◆ TO DO ◆
Please show all lines of the records that include "Ende".

(Beginning of DATA EXTRACTS)

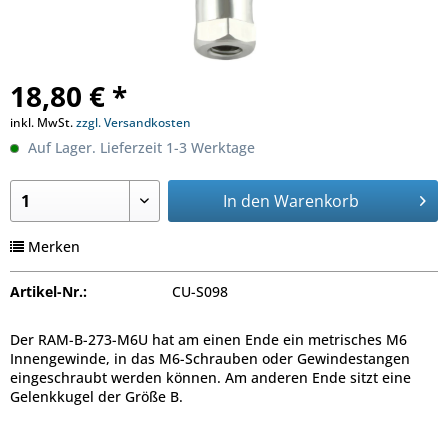
18,80 € *
inkl. MwSt.
zzgl. Versandkosten
Auf Lager. Lieferzeit 1-3 Werktage
In den
Warenkorb
Merken
Artikel-Nr.:
CU-S098
Der RAM-B-273-M6U hat am einen Ende ein metrisches M6
Innengewinde, in das M6-Schrauben oder Gewindestangen
eingeschraubt werden können. Am anderen Ende sitzt eine
Gelenkkugel der Größe B.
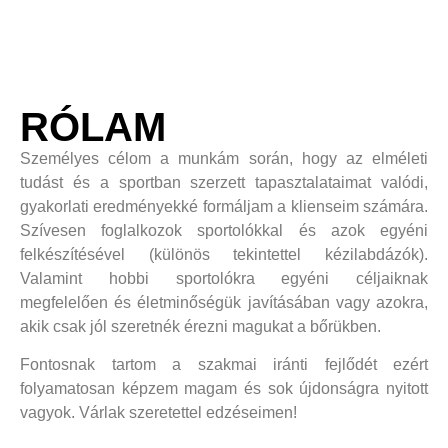
RÓLAM
Személyes célom a munkám során, hogy az elméleti
tudást és a sportban szerzett tapasztalataimat valódi,
gyakorlati eredményekké formáljam a klienseim számára.
Szívesen foglalkozok sportolókkal és azok egyéni
felkészítésével (különös tekintettel kézilabdázók).
Valamint hobbi sportolókra egyéni céljaiknak
megfelelően és életminőségük javításában vagy azokra,
akik csak jól szeretnék érezni magukat a bőrükben.
Fontosnak tartom a szakmai iránti fejlődét ezért
folyamatosan képzem magam és sok újdonságra nyitott
vagyok. Várlak szeretettel edzéseimen!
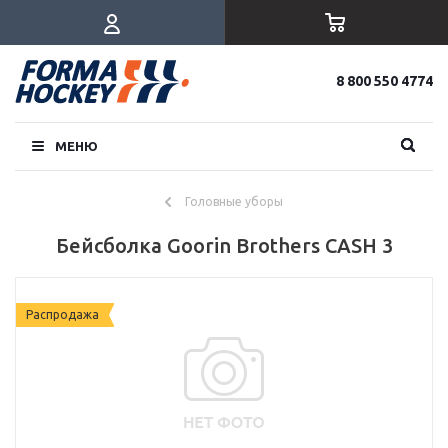
8 800 550 4774
МЕНЮ
Головные уборы
Бейсболка Goorin Brothers CASH 3
Распродажа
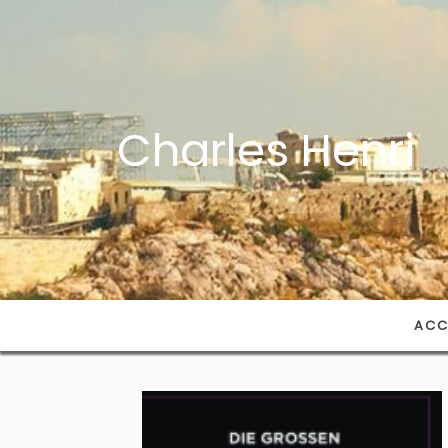
Charles Henri
ACC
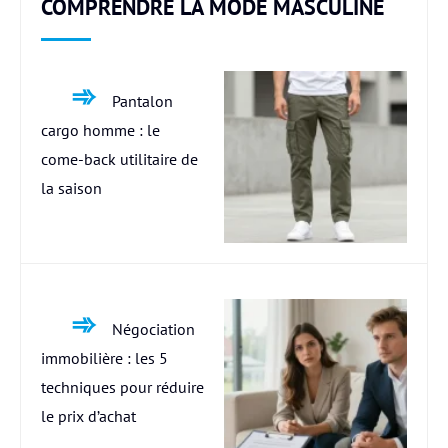
COMPRENDRE LA MODE MASCULINE
Pantalon
cargo homme : le
come-back utilitaire de
la saison
Négociation
immobilière : les 5
techniques pour réduire
le prix d’achat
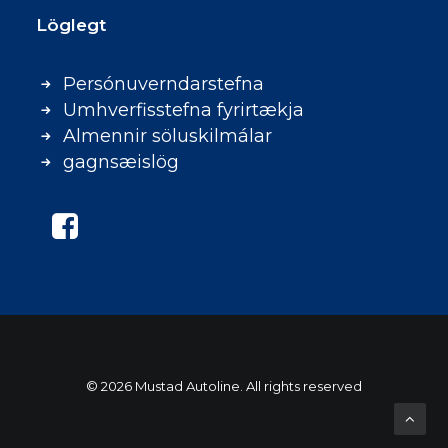
Löglegt
Persónuverndarstefna
Umhverfisstefna fyrirtækja
Almennir söluskilmálar
gagnsæislög
© 2026 Mustad Autoline. All rights reserved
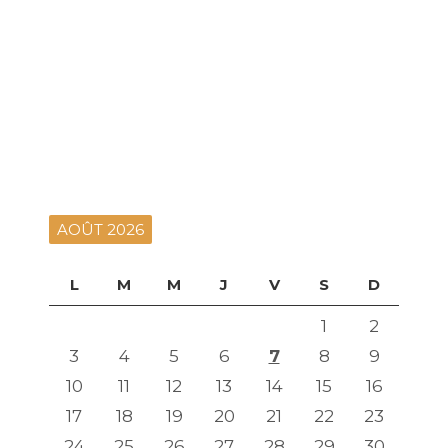
AOÛT 2026
L
M
M
J
V
S
D
1
2
3
4
5
6
7
8
9
10
11
12
13
14
15
16
17
18
19
20
21
22
23
24
25
26
27
28
29
30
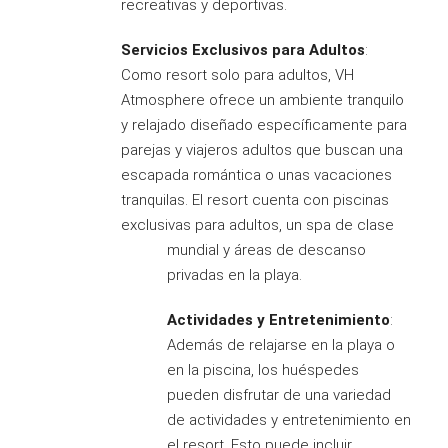
recreativas y deportivas.
Servicios Exclusivos para Adultos
:
Como resort solo para adultos, VH
Atmosphere ofrece un ambiente tranquilo
y relajado diseñado específicamente para
parejas y viajeros adultos que buscan una
escapada romántica o unas vacaciones
tranquilas. El resort cuenta con piscinas
exclusivas para adultos, un spa de clase
mundial y áreas de descanso
privadas en la playa.
Actividades y Entretenimiento
:
Además de relajarse en la playa o
en la piscina, los huéspedes
pueden disfrutar de una variedad
de actividades y entretenimiento en
el resort. Esto puede incluir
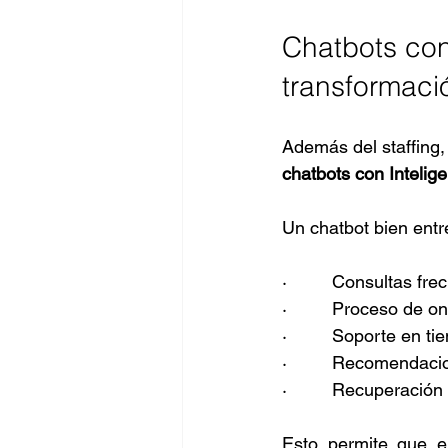
Chatbots con 
transformació
Además del staffing,
chatbots con Inteligen
Un chatbot bien ent
·         Consultas 
·         Proceso de 
·         Soporte en t
·         Recomendaci
·         Recuperació
Esto permite que e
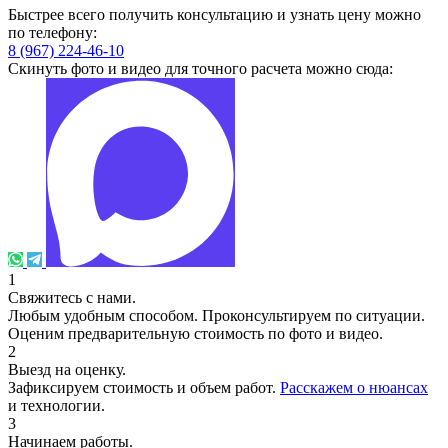
Быстрее всего получить консультацию и узнать цену можно
по телефону:
8 (967) 224-46-10
Скинуть фото и видео для точного расчета можно сюда:
1
Свяжитесь с нами.
Любым удобным способом. Проконсультируем по ситуации.
Оценим предварительную стоимость по фото и видео.
2
Выезд на оценку.
Зафиксируем стоимость и объем работ.
Расскажем о нюансах
и технологии.
3
Начинаем работы.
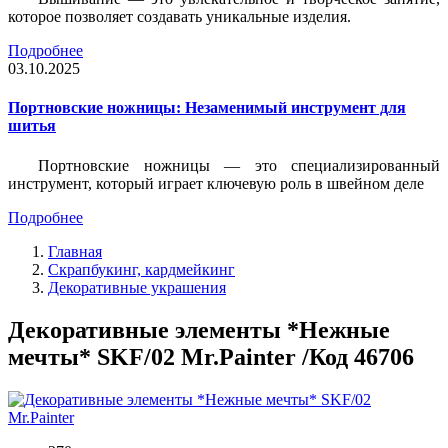
которое позволяет создавать уникальные изделия.
Подробнее
03.10.2025
Портновские ножницы: Незаменимый инструмент для
шитья
Портновские ножницы — это специализированный
инструмент, который играет ключевую роль в швейном деле
Подробнее
Главная
Скрапбукинг, кардмейкинг
Декоративные украшения
Декоративные элементы *Нежные
мечты* SKF/02 Mr.Painter /Код 46706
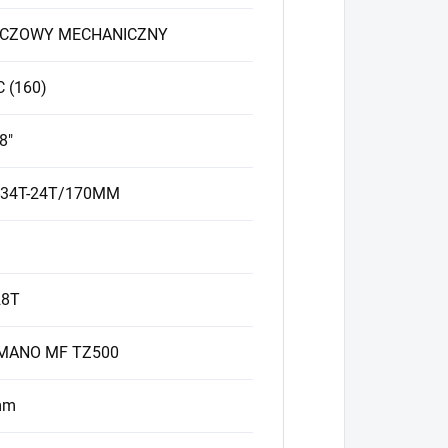
CZOWY MECHANICZNY
C (160)
8"
-34T-24T/170MM
28T
MANO MF TZ500
mm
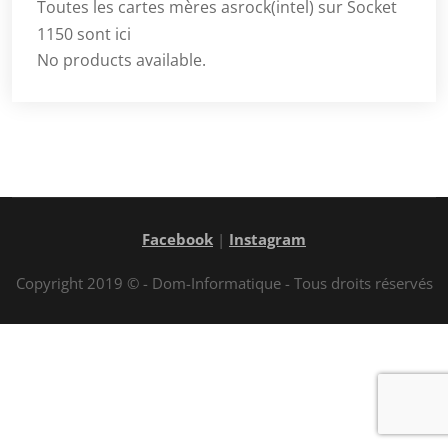
Toutes les cartes mères asrock(intel) sur Socket
1150 sont ici
No products available.
Facebook
|
Instagram
Copyright 2019 © - Dom-Informatique - Tous droits réservés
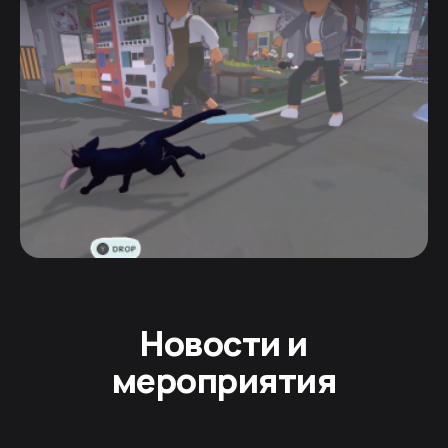
Новости и
мероприятия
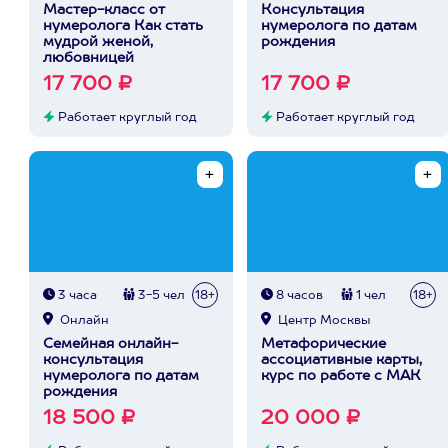
Мастер-класс от
Консультация
нумеролога Как стать
нумеролога по датам
мудрой женой,
рождения
любовницей
17 700 ₽
17 700 ₽
Работает круглый год
Работает круглый год
3 часа
3-5 чел
18+
8 часов
1 чел
18+
Онлайн
Центр Москвы
Семейная онлайн-
Метафорические
консультация
ассоциативные карты,
нумеролога по датам
курс по работе с МАК
рождения
18 500 ₽
20 000 ₽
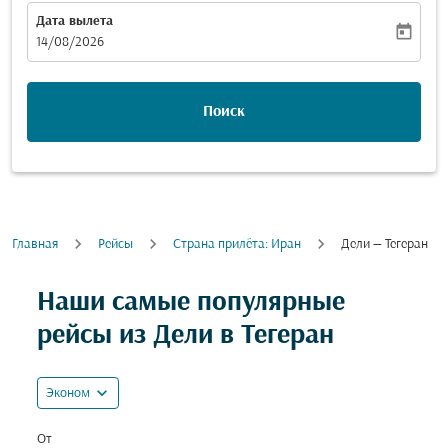
Дата вылета
today
fc-booking-departure-date-aria-label
14/08/2026
Поиск
Главная
Рейсы
Cтрана прилёта: Иран
Дели — Тегеран
Попробуйте обновить свой маршрут (отправление и
Наши самые популярные
рейсы из Дели в Тегеран
expand_more
Эконом
От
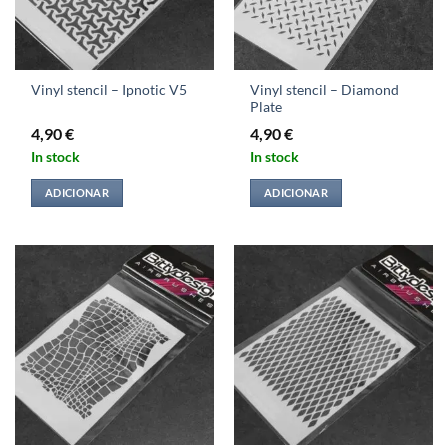
Vinyl stencil – Diamond
Vinyl stencil – Ipnotic V5
Plate
4,90
€
4,90
€
In stock
In stock
ADICIONAR
ADICIONAR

(End of DATA EXTRACTS)

◆ RESULT BELOW ◆
Der RAM-B-273-M6U hat am einen Ende ein metrisches M6
eingeschraubt werden können. Am anderen Ende sitzt eine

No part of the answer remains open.